Activity. An exact transcription of all the data is required; the pictures are to be left out.
──────── Supplied records ────────
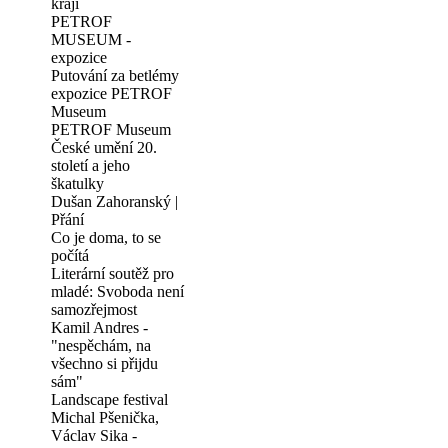
kraji
PETROF
MUSEUM -
expozice
Putování za betlémy
expozice PETROF
Museum
PETROF Museum
České umění 20.
století a jeho
škatulky
Dušan Zahoranský |
Přání
Co je doma, to se
počítá
Literární soutěž pro
mladé: Svoboda není
samozřejmost
Kamil Andres -
"nespěchám, na
všechno si přijdu
sám"
Landscape festival
Michal Pšenička,
Václav Sika -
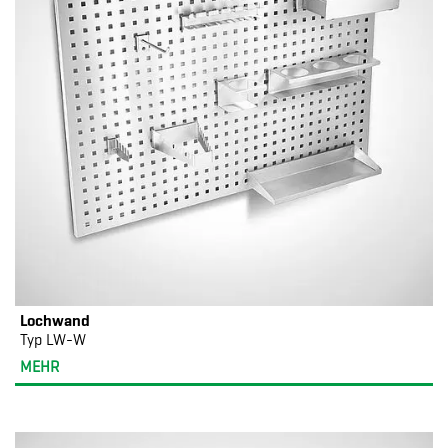
Lochwand
Typ LW-W
MEHR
────────
Result of the task.
kraji
PETROF
MUSEUM -
expozice
Putování za betlémy
expozice PETROF
Museum
PETROF Museum
České umění 20.
století a jeho
škatulky
Dušan Zahoranský |
Přání
Co je doma, to se
počítá
Literární soutěž pro
mladé: Svoboda není
samozřejmost
Kamil Andres -
"nespěchám, na
všechno si přijdu
sám"
Landscape festival
Michal Pšenička,
Václav Sika -
Lochwand
Typ LW-W
MEHR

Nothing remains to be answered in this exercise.